Extracted page text data:
# # # #

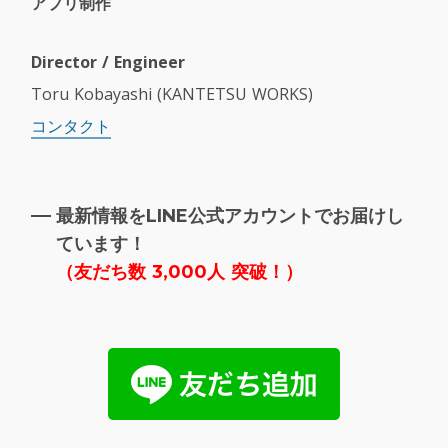
アプリ制作
Director / Engineer
Toru Kobayashi (KANTETSU WORKS)
コンタクト
最新情報をLINE公式アカウントでお届けし
ています！
（
友だち数 3,000人 突破！）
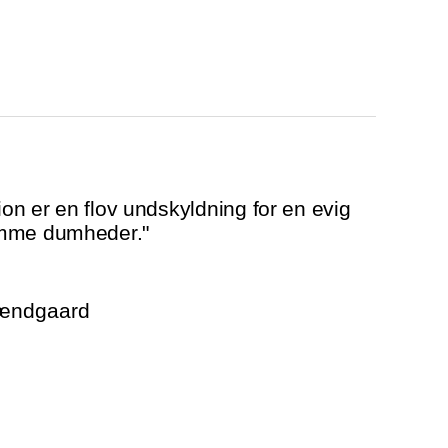
tion er en flov undskyldning for en evig
amme dumheder."
rændgaard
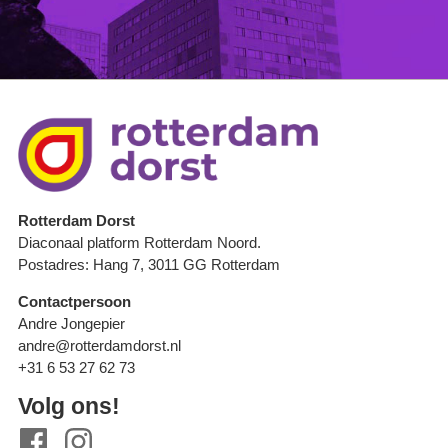
Rotterdam Dorst
Diaconaal platform Rotterdam Noord.
Postadres: Hang 7, 3011 GG Rotterdam
Contactpersoon
Andre Jongepier
andre@rotterdamdorst.nl
+31 6 53 27 62 73
Volg ons!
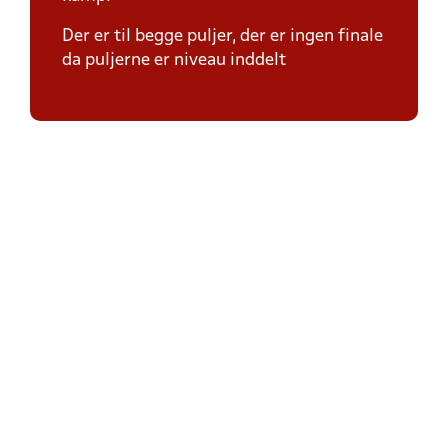
Der er til begge puljer, der er ingen finale
da puljerne er niveau inddelt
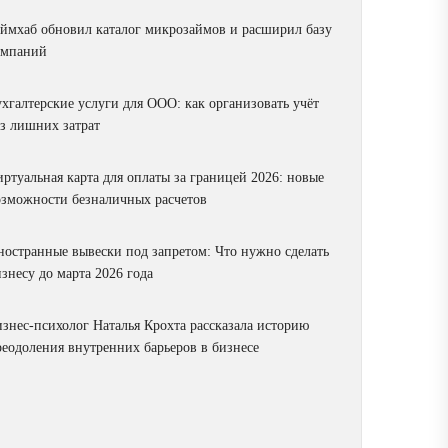
аймхаб обновил каталог микрозаймов и расширил базу
омпаний
ухгалтерские услуги для ООО: как организовать учёт
ез лишних затрат
ртуальная карта для оплаты за границей 2026: новые
озможности безналичных расчетов
ностранные вывески под запретом: Что нужно сделать
знесу до марта 2026 года
изнес-психолог Наталья Крохта рассказала историю
реодоления внутренних барьеров в бизнесе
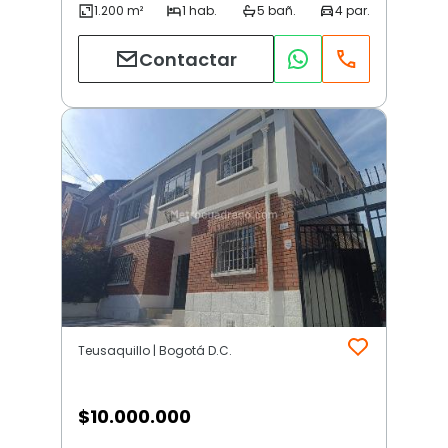
Contactar
Teusaquillo | Bogotá D.C.
$
10.000.000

# # # #

WHAT YOU ARE ASKED TO DO: Copy every entry exactly; drop the pictures.

ANSWER SPACE:
アプリ制作
Director / Engineer
Toru Kobayashi (KANTETSU WORKS)
コンタクト
最新情報をLINE公式アカウントでお届けし
ています！
（
友だち数 3,000人 突破！）
tion er en flov undskyldning for en evig
amme dumheder."
rændgaard
Rotterdam Dorst
Diaconaal platform Rotterdam Noord.
Postadres: Hang 7, 3011 GG Rotterdam
Contactpersoon
Andre Jongepier
andre@rotterdamdorst.nl
+31 6 53 27 62 73
Volg ons!
Der er til begge puljer, der er ingen finale
da puljerne er niveau inddelt
аймхаб обновил каталог микрозаймов и расширил базу
омпаний
ухгалтерские услуги для ООО: как организовать учёт
ез лишних затрат
ртуальная карта для оплаты за границей 2026: новые
озможности безналичных расчетов
ностранные вывески под запретом: Что нужно сделать
знесу до марта 2026 года
изнес-психолог Наталья Крохта рассказала историю
реодоления внутренних барьеров в бизнесе
Contactar
Teusaquillo | Bogotá D.C.
$
10.000.000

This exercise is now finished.